We all know what woodgrain is and what it looks like. But sometimes things are not quite as you expect them to be. Such is the case with spalted timber, the magic of which you will see at the annual Tilba Woodwork Exhibition on the June long weekend. If you didn’t know what ‘spalting’ meant you would probably exclaim ‘Wow! What sort of wood is that?’ and you might wonder who took to the wood with India ink and drew all those lines and swirls which look like a landscape sketch.

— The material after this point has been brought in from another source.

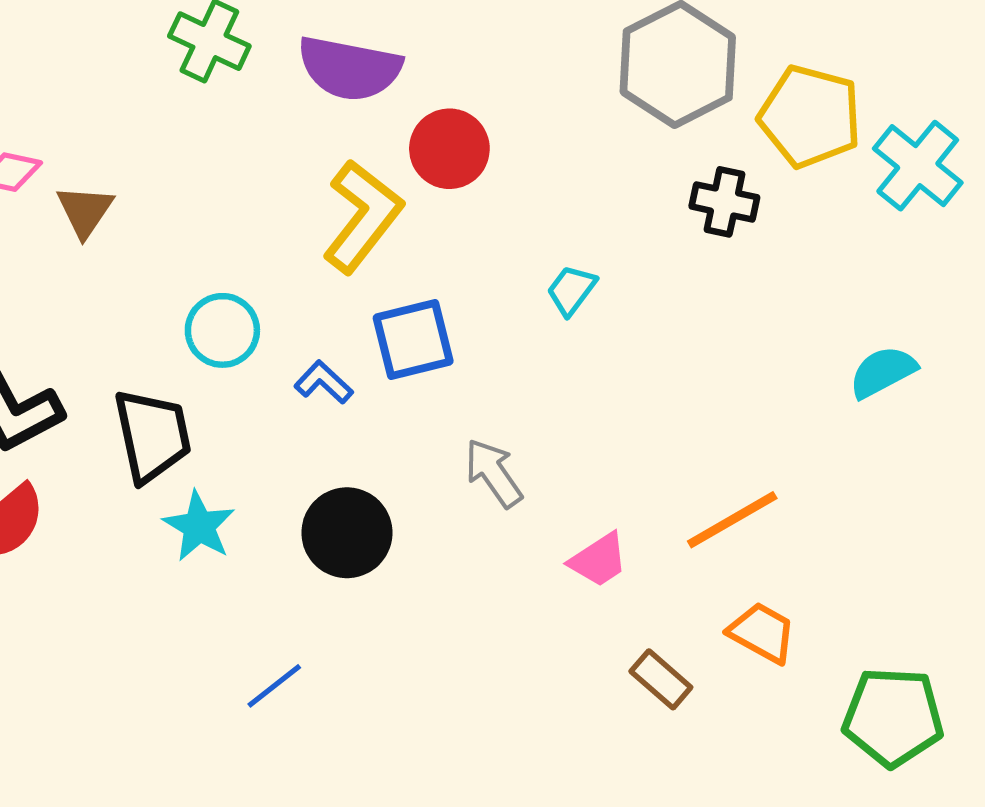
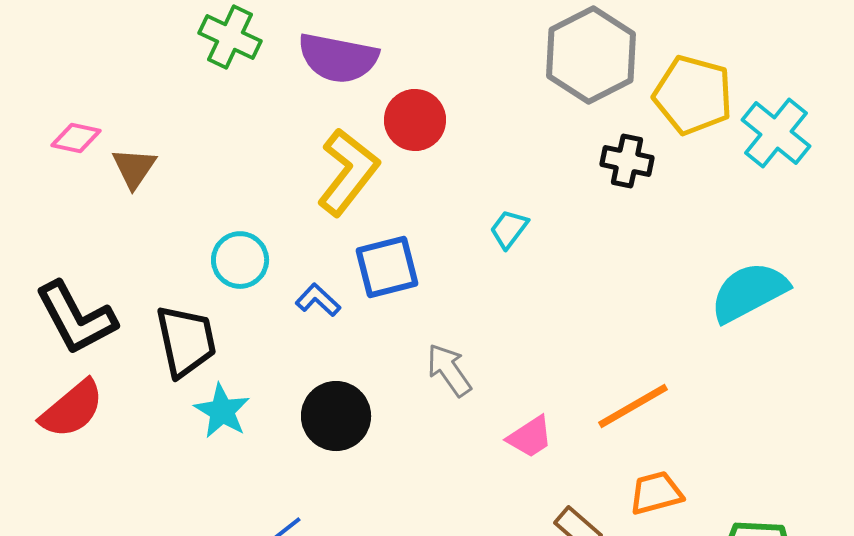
cyan semicircle: (883, 372) -> (749, 292), size x1.5
orange trapezoid: (762, 633) -> (656, 493), turned -44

Spalting is the result of fungi invading timber and staining it, demarcating areas with black outlines. Spalted timber is in the process of decay – but the decay is not at the same stage through the entire piece of timber. As a result, the timber has random black demarcation lines and variations in shading which make every piece a ‘one off’.

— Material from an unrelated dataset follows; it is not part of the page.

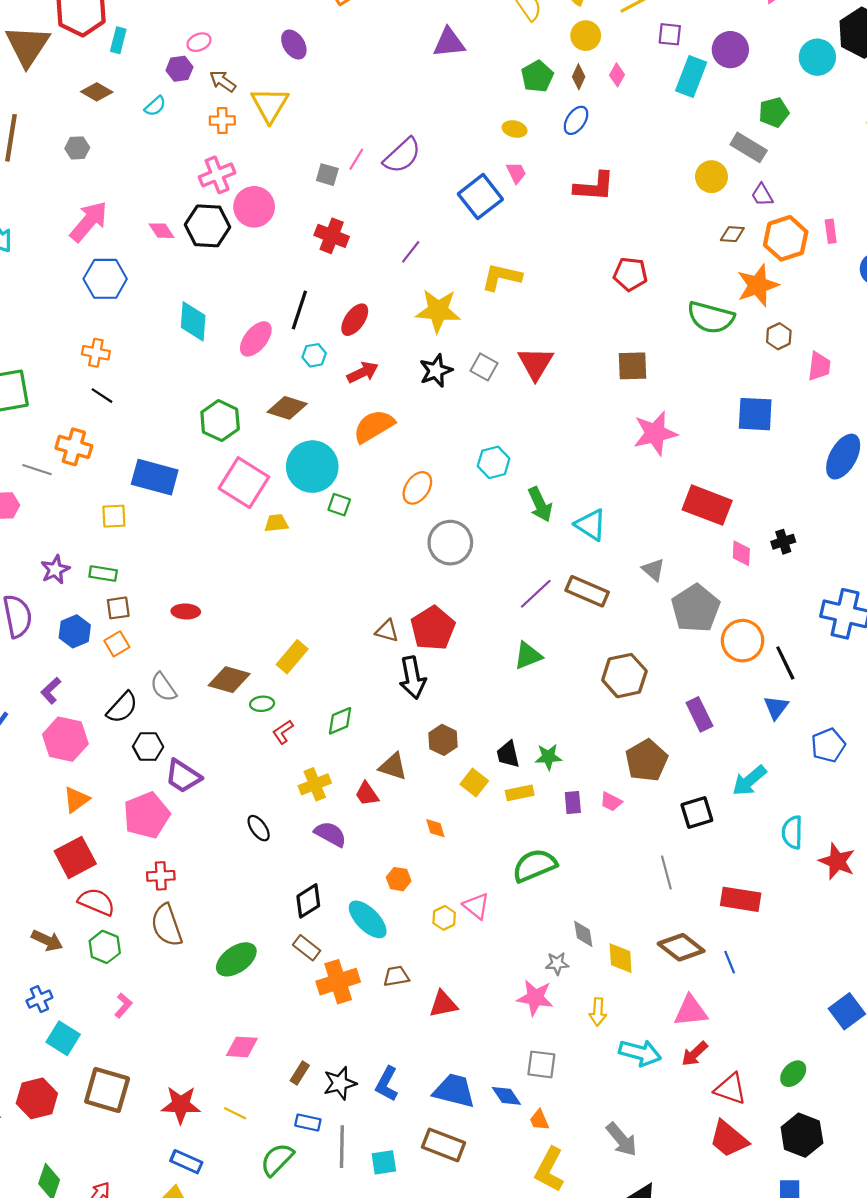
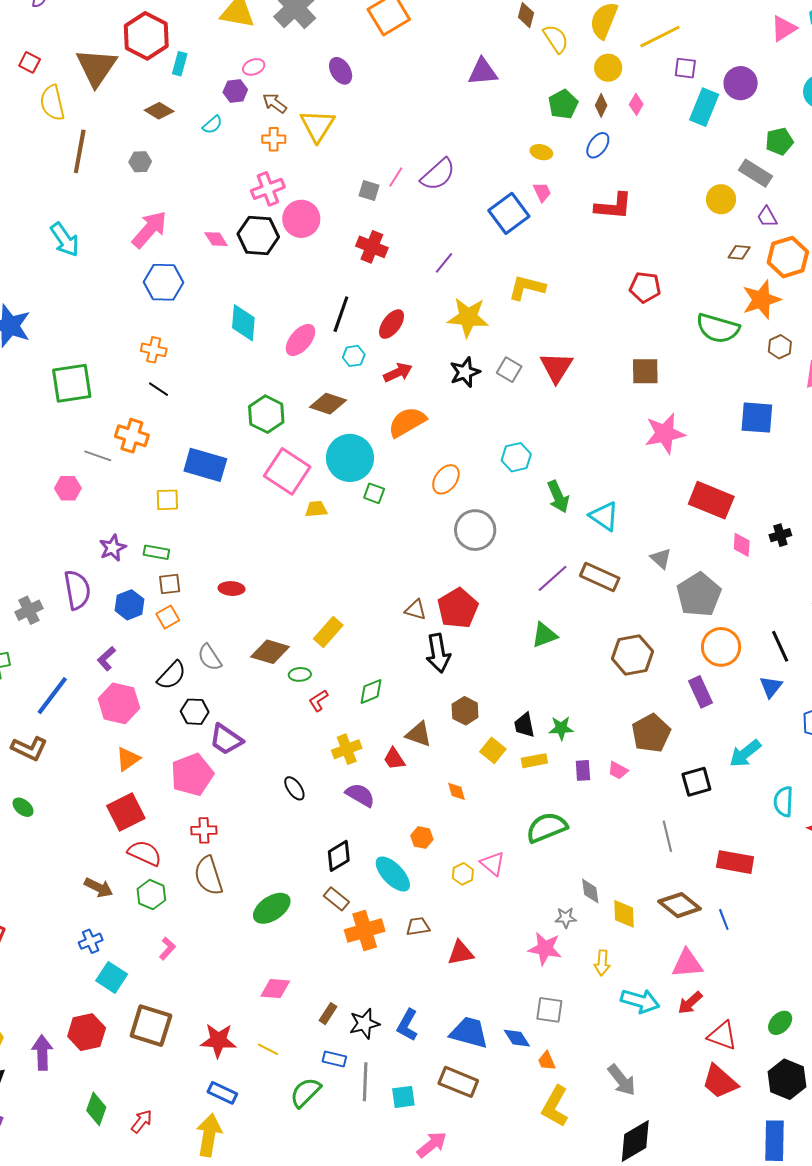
orange circle: (743, 641) -> (721, 647), moved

If the deterioration hasn’t progressed too far, the timber is still strong enough to be used, and the results are striking. Paul Healey’s lidded bowl is both a masterful piece of work and a perfect example of the exquisite results possible with spalted wood (in this case, blackheart sassafras).
Above: Sassi Bowl - Paul Healey
Even if the spalting has progressed to the point where there are large areas of ‘spongy’ wood, the results can still be a source of amazement, visual delight and sometimes serendipity. Fred Morton’s spalted liquidambar bowl had its own built-in handle, only evident after it spat out a sizeable chunk of spongy wood.

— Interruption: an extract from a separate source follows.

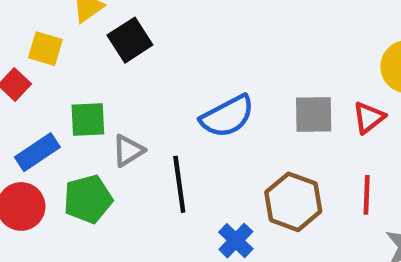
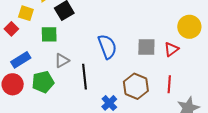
blue semicircle: (227, 116) -> (107, 47), turned -85
green square: (88, 120) -> (49, 34), moved

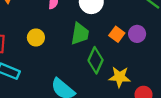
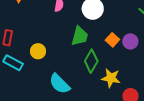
yellow circle: (36, 38) -> (38, 51), moved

Above: Liquidambar Bowl - Fred Morton
Spalted timber is pretty much a ‘lucky dip’, much sought after by woodworkers and always results in a unique piece. Come and see for yourself and you’ll think twice before using felled timber from those exotic trees as firewood. The event will be held at the Central Tilba Halls on Saturday 9 June (9.00 am – 4.00 pm) and Sunday 10 June (10.00 am – 3.00 pm). Cost is $2 for adults, with free entry for children under 12. MasterCard and Visa facilities will be available.